Our old uniforms were then replaced by 'Caps F.S,', serge battledress, and web gaiters. We operated in two capacities, that of Officer Cadets and that of Home Guard personnel. This meant changing cap badges from 'O,T,C', to 'Royal Warwicks' according to which role we were in at any one time.

One of our official, tasks was to "prove" various weapons as they were introduced. We were among the first to get 'Sten' guns and the P.I.A.T (Projector.Infantry.Anti-Tank). After about a year we had to give up our beloved S.M.L.E. rifles to try out an import from America known as the P.30. This used rimless cartridges and had a circular back-sight. It's barrel stuck out about 6" from the wooden stock, making it look like the sort of thing the Yankees used to slaughter the rightful inhabitants of their godforsaken country. It was not popular, and not all that accurate, With our rifles, we had to change from the long L-E bayonet to a short spike.
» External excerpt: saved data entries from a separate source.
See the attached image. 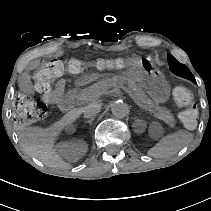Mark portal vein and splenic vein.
Returning a JSON list of instances; mask_svg holds the SVG:
<instances>
[{
	"mask_svg": "<svg viewBox=\"0 0 211 211\" xmlns=\"http://www.w3.org/2000/svg\"><path fill=\"white\" fill-rule=\"evenodd\" d=\"M119 87H121L123 90H125L129 94V96L132 98L133 101L135 100L134 97H133L132 92L129 90V86L123 85V84H119ZM134 102H135V105L138 106V107H140L142 110L146 108L142 104L137 103L136 100Z\"/></svg>",
	"mask_w": 211,
	"mask_h": 211,
	"instance_id": "obj_1",
	"label": "portal vein and splenic vein"
}]
</instances>
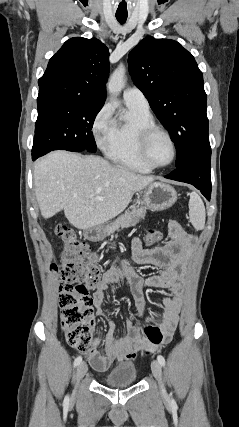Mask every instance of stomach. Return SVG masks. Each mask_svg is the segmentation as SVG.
<instances>
[{
    "mask_svg": "<svg viewBox=\"0 0 239 427\" xmlns=\"http://www.w3.org/2000/svg\"><path fill=\"white\" fill-rule=\"evenodd\" d=\"M177 200V193L168 184L155 182L146 187L144 204L152 211H163L170 208ZM139 222V221H138ZM107 226L99 225L84 230V237L89 241H101L107 235Z\"/></svg>",
    "mask_w": 239,
    "mask_h": 427,
    "instance_id": "1",
    "label": "stomach"
}]
</instances>
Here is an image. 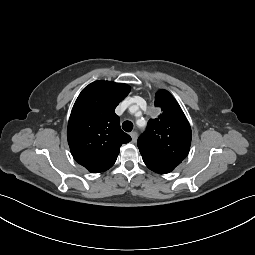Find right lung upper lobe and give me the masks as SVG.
<instances>
[{
    "instance_id": "cb5924a9",
    "label": "right lung upper lobe",
    "mask_w": 255,
    "mask_h": 255,
    "mask_svg": "<svg viewBox=\"0 0 255 255\" xmlns=\"http://www.w3.org/2000/svg\"><path fill=\"white\" fill-rule=\"evenodd\" d=\"M126 84L95 81L78 96L68 122L67 138L76 162L91 173L108 170L120 146L131 137L120 128L116 106L128 95Z\"/></svg>"
}]
</instances>
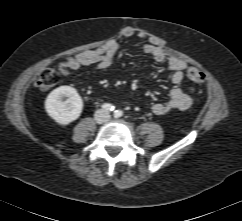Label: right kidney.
<instances>
[{
  "label": "right kidney",
  "mask_w": 242,
  "mask_h": 221,
  "mask_svg": "<svg viewBox=\"0 0 242 221\" xmlns=\"http://www.w3.org/2000/svg\"><path fill=\"white\" fill-rule=\"evenodd\" d=\"M45 109L58 124L68 125L81 115L83 101L75 88L60 86L47 96Z\"/></svg>",
  "instance_id": "obj_1"
}]
</instances>
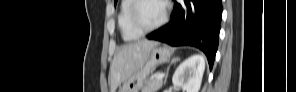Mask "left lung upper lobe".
I'll list each match as a JSON object with an SVG mask.
<instances>
[{"mask_svg": "<svg viewBox=\"0 0 296 92\" xmlns=\"http://www.w3.org/2000/svg\"><path fill=\"white\" fill-rule=\"evenodd\" d=\"M117 0H114V3L116 4Z\"/></svg>", "mask_w": 296, "mask_h": 92, "instance_id": "5c2ea615", "label": "left lung upper lobe"}]
</instances>
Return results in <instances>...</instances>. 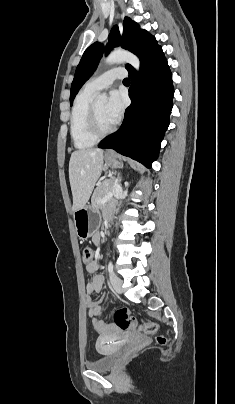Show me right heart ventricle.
<instances>
[{
    "instance_id": "obj_1",
    "label": "right heart ventricle",
    "mask_w": 235,
    "mask_h": 404,
    "mask_svg": "<svg viewBox=\"0 0 235 404\" xmlns=\"http://www.w3.org/2000/svg\"><path fill=\"white\" fill-rule=\"evenodd\" d=\"M93 93L83 89L75 98L71 118L70 135L74 146L77 149H87L94 146L97 142L88 129L89 109Z\"/></svg>"
}]
</instances>
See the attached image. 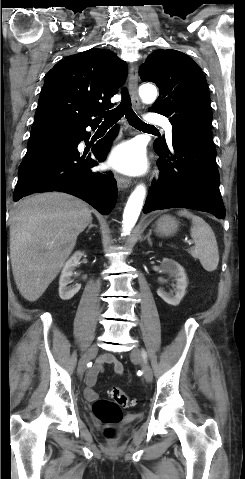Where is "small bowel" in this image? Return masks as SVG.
<instances>
[{"instance_id":"1","label":"small bowel","mask_w":245,"mask_h":479,"mask_svg":"<svg viewBox=\"0 0 245 479\" xmlns=\"http://www.w3.org/2000/svg\"><path fill=\"white\" fill-rule=\"evenodd\" d=\"M104 364L112 365L113 371L116 375H122L124 372L123 365L117 361L113 355H102L99 361L91 367L86 379L85 395L89 400H94L97 398V394L93 390V386L96 383L97 376L102 372Z\"/></svg>"}]
</instances>
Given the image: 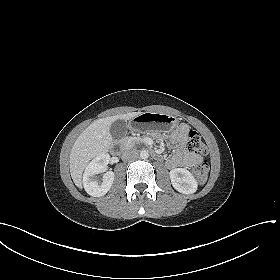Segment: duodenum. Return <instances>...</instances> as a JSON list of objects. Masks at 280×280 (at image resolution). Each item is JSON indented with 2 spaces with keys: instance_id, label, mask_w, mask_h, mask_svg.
Masks as SVG:
<instances>
[{
  "instance_id": "duodenum-1",
  "label": "duodenum",
  "mask_w": 280,
  "mask_h": 280,
  "mask_svg": "<svg viewBox=\"0 0 280 280\" xmlns=\"http://www.w3.org/2000/svg\"><path fill=\"white\" fill-rule=\"evenodd\" d=\"M115 148L119 151L125 150V148H126L125 142L122 141V142L116 143ZM151 156L156 160H161L162 159L161 154L157 153V152H152Z\"/></svg>"
}]
</instances>
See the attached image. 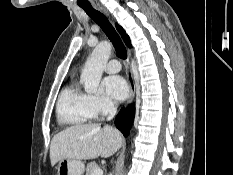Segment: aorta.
I'll return each instance as SVG.
<instances>
[{
    "mask_svg": "<svg viewBox=\"0 0 233 175\" xmlns=\"http://www.w3.org/2000/svg\"><path fill=\"white\" fill-rule=\"evenodd\" d=\"M111 54V45L107 41L99 43L86 61L81 81L88 93H95L99 87L103 70Z\"/></svg>",
    "mask_w": 233,
    "mask_h": 175,
    "instance_id": "762f6f07",
    "label": "aorta"
}]
</instances>
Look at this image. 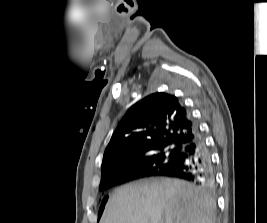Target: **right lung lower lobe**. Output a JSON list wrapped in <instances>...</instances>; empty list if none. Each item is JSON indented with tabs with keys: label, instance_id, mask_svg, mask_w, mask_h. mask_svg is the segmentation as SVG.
Listing matches in <instances>:
<instances>
[{
	"label": "right lung lower lobe",
	"instance_id": "98d812e1",
	"mask_svg": "<svg viewBox=\"0 0 267 223\" xmlns=\"http://www.w3.org/2000/svg\"><path fill=\"white\" fill-rule=\"evenodd\" d=\"M196 132V138L183 147L176 162L170 168L159 171L153 175L138 174L136 172L115 175L105 181L102 189L149 176L179 178L194 182L205 188H212L214 186V175L211 158L197 127Z\"/></svg>",
	"mask_w": 267,
	"mask_h": 223
}]
</instances>
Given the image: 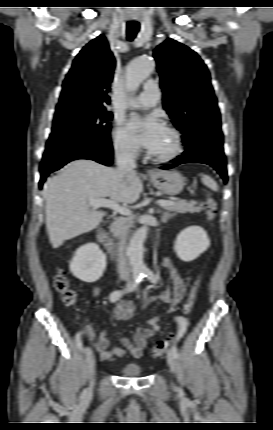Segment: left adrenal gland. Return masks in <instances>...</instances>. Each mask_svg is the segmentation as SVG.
Listing matches in <instances>:
<instances>
[{"instance_id":"1","label":"left adrenal gland","mask_w":273,"mask_h":430,"mask_svg":"<svg viewBox=\"0 0 273 430\" xmlns=\"http://www.w3.org/2000/svg\"><path fill=\"white\" fill-rule=\"evenodd\" d=\"M172 216H173V214L166 213L163 216V220L166 221V220L170 219Z\"/></svg>"}]
</instances>
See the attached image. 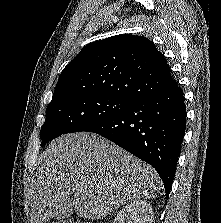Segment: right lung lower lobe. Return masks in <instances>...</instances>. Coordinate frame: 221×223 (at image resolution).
Returning <instances> with one entry per match:
<instances>
[{
	"mask_svg": "<svg viewBox=\"0 0 221 223\" xmlns=\"http://www.w3.org/2000/svg\"><path fill=\"white\" fill-rule=\"evenodd\" d=\"M183 91L175 86L134 101L120 114L90 127L141 160L160 175L168 198L186 128Z\"/></svg>",
	"mask_w": 221,
	"mask_h": 223,
	"instance_id": "1",
	"label": "right lung lower lobe"
}]
</instances>
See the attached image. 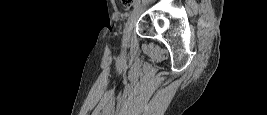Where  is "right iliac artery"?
<instances>
[{"mask_svg": "<svg viewBox=\"0 0 267 115\" xmlns=\"http://www.w3.org/2000/svg\"><path fill=\"white\" fill-rule=\"evenodd\" d=\"M139 4H140V2H139V1H136V2L134 3V8H137Z\"/></svg>", "mask_w": 267, "mask_h": 115, "instance_id": "1", "label": "right iliac artery"}]
</instances>
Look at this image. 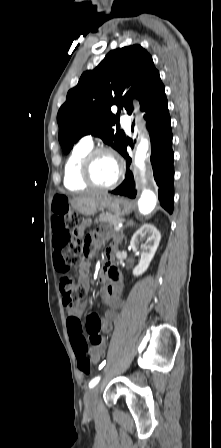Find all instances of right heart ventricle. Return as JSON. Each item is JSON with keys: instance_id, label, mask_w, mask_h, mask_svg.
<instances>
[{"instance_id": "right-heart-ventricle-1", "label": "right heart ventricle", "mask_w": 221, "mask_h": 448, "mask_svg": "<svg viewBox=\"0 0 221 448\" xmlns=\"http://www.w3.org/2000/svg\"><path fill=\"white\" fill-rule=\"evenodd\" d=\"M92 149L91 145L80 142L69 154L64 167V186L70 190H83L89 186L80 177V163L85 154Z\"/></svg>"}]
</instances>
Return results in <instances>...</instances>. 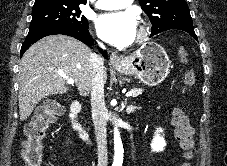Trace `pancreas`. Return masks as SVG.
<instances>
[{
    "label": "pancreas",
    "instance_id": "cf45deb5",
    "mask_svg": "<svg viewBox=\"0 0 227 166\" xmlns=\"http://www.w3.org/2000/svg\"><path fill=\"white\" fill-rule=\"evenodd\" d=\"M131 91L133 92L132 96L137 97L140 94H142L144 90L142 88H135V89H132Z\"/></svg>",
    "mask_w": 227,
    "mask_h": 166
}]
</instances>
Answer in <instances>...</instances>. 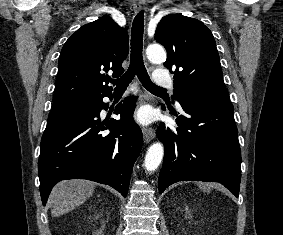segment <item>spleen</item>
<instances>
[{
    "mask_svg": "<svg viewBox=\"0 0 283 235\" xmlns=\"http://www.w3.org/2000/svg\"><path fill=\"white\" fill-rule=\"evenodd\" d=\"M205 186H206V185H204V184H199V187H200L201 189H205Z\"/></svg>",
    "mask_w": 283,
    "mask_h": 235,
    "instance_id": "3e777b00",
    "label": "spleen"
}]
</instances>
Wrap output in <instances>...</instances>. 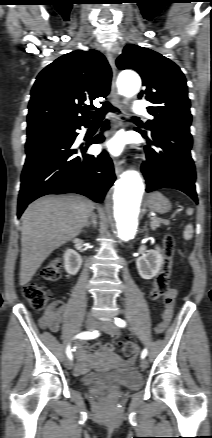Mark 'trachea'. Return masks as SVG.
I'll return each instance as SVG.
<instances>
[{
  "label": "trachea",
  "instance_id": "3493384b",
  "mask_svg": "<svg viewBox=\"0 0 212 438\" xmlns=\"http://www.w3.org/2000/svg\"><path fill=\"white\" fill-rule=\"evenodd\" d=\"M108 111L119 112V110L114 107L109 101H106L100 109L93 111L90 114L93 121H102Z\"/></svg>",
  "mask_w": 212,
  "mask_h": 438
}]
</instances>
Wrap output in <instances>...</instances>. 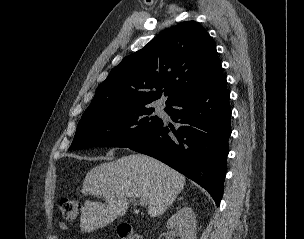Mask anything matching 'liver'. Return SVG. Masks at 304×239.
<instances>
[{
    "instance_id": "1",
    "label": "liver",
    "mask_w": 304,
    "mask_h": 239,
    "mask_svg": "<svg viewBox=\"0 0 304 239\" xmlns=\"http://www.w3.org/2000/svg\"><path fill=\"white\" fill-rule=\"evenodd\" d=\"M184 185L182 174L143 154L100 164L87 173L82 193L103 196L105 203L85 202L81 230L92 232L124 215L129 207V197L145 198L149 215L159 216L173 203Z\"/></svg>"
}]
</instances>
We were told that this was because the new type would kill just as well, but would come out more easily, "giving you more time for the next one". A happy thought!

We had plenty of practice with the Bren Gun. Teaching recruits 'naming of parts' of this weapon had an unexpected hazard as someone had, naively or deliberately, named one important item the 'body locking pin'. Strict discipline had to be relaxed at this point.

We were also equipped with 2" mortars and "Mills No. 36. HE. Grenades". At various times I had to lecture on and demonstrate these delights. In view of my latter career, I find it strange that my first 'public' lectures were on weapons of destruction. The fact that on targets was often painted a swastika or a cartoon of A. Hitler relieved any conscience we may have had.

I fully expected to move to further training and be commissioned. Having, however picked up a degree in Chemical Engineering, the Government aborted my military career, thinking that I would be better employed producing, inter-alia, engine fuel, raw-materials for explosives, fertilisers and aspirin tablets.

There was in this edict both disappointment and relief; disappointment in that as I had performed rather better in my Army exams than in my academic work, I was not to be allowed to pursue a career for which I had been prepared; relief that I was rather less likely to be blown up or shot.

Had I been commissioned in the Army, the timing was such that I would almost certainly been on the D-Day landings and have been shot. That might have saved many people a good deal of trouble, but that is another matter!